Managers Struggle With Giving Employees Feedback
We know from thousands of new manager training participants, that most leaders and employees want managers to give better feedback.  The good news is that it is possible for managers to give better feedback by following a few manager feedback tips. Do it right and you may well find that your feedback is not avoided but invited because your employees see the results in their improved clarity, performance and success.

1.  Genuinely Believe in the Intention of Effective Feedback
The purpose of effective feedback is not to belittle. It is to support your employee. Your feedback should be constructive, not destructive.

The goal is to help an employee see how a change in their approach or behavior would directly help them and their team. Your aim as a manager is to improve the employee’s performance and their level of employee engagement.

2.  Be Very Specific
General comments are not helpful and leave most employees confused as to which aspect of their behavior or performance needs improvement. Commenting that

  • “The report you gave at the meeting today would be much more effective if you used less data and focused only on the top 3 proof points that mattered most to your target audience.”

is far more compelling than commenting than

  • “Your report was to confusing and put half the team to sleep.”

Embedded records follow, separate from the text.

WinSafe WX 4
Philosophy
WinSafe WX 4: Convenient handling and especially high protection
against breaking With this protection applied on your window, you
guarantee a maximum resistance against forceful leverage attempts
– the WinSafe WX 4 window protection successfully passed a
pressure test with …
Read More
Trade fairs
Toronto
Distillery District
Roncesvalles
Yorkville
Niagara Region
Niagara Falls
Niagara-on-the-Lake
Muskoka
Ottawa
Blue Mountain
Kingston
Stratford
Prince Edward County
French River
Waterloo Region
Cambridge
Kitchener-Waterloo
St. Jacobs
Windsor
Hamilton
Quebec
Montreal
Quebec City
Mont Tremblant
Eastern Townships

Unfortunately, too many managers are hesitant to be specific and give constructive feedback that is helpful and relevant.

3.  Deliver Negative Feedback Privately…One-on-one
And negative feedback may be better received in a neutral setting rather than from across a manager’s desk. Take a break for coffee or a walk together in the fresh air. And be sure to leave time for employee questions. The better your employee understands what should be improved and why, the more likely they are to take your message to heart.

4.  Be Timely
Frequent and brief feedback conversations are much more effective than quarterly or even monthly sessions. When you delay feedback too long, you risk forgetting to deal with the problem or allowing it to morph or grow. Too many managers wait for a formal process to prompt them to provide meaningful feedback.

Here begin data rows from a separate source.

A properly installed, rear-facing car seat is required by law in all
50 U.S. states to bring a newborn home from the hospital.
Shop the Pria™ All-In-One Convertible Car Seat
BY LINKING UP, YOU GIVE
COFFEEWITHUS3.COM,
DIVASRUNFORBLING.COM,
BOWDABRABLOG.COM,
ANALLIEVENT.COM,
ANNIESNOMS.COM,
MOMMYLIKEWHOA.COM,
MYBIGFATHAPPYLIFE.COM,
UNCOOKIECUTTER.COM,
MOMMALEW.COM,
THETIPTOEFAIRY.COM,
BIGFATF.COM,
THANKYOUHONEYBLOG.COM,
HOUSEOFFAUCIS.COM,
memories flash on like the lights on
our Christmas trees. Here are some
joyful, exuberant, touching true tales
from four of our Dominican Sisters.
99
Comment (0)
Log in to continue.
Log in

Remember that high performing employees want to know how they are doing.

5.  Be Direct and Straightforward
If you try to bury the constructive criticism in layers of praise, the feedback is likely to be misconstrued, ignored or overlooked. Too many managers are afraid of offending their employees and so say something ineffective like,

  • “Your report was on time and just the right length. Next time, more data on how you came to the conclusion would be helpful. But it was easy to read and I like the graph on the second page.”

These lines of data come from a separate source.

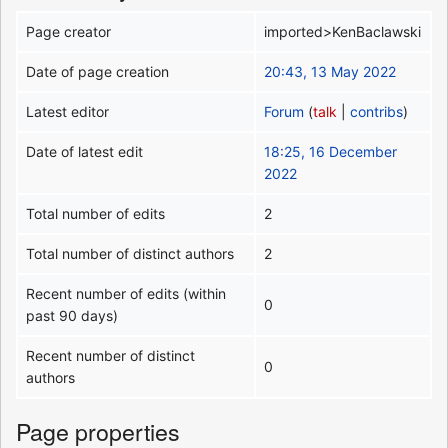
Page creator
imported>KenBaclawski
Date of page creation
20:43, 13 May 2022
Latest editor
Forum
(
talk
|
contribs
)
Date of latest edit
18:25, 16 December
2022
Total number of edits
2
Total number of distinct authors
2
Recent number of edits (within
0
past 90 days)
Recent number of distinct
0
authors
Page properties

So what did the manager really mean to say?

  • “To feel more comfortable, I need more numbers that justify and support your final recommendation.”

Just say what you mean.

6.  Focus on Behaviors and Performance, Not Personality
Feedback focused on our behaviors (what we do) is typically easier to accept than than feedback focused on our personality (who we are.)  For example, talking over others in meetings should be addressed as causing a problem in shutting down open communication rather than as being domineering or arrogant.

The Bottom Line
Managers need to practice giving effective feedback if they want to build positive relationships with their team. Feedback effectively given can build trust and help relationships deepen and thrive.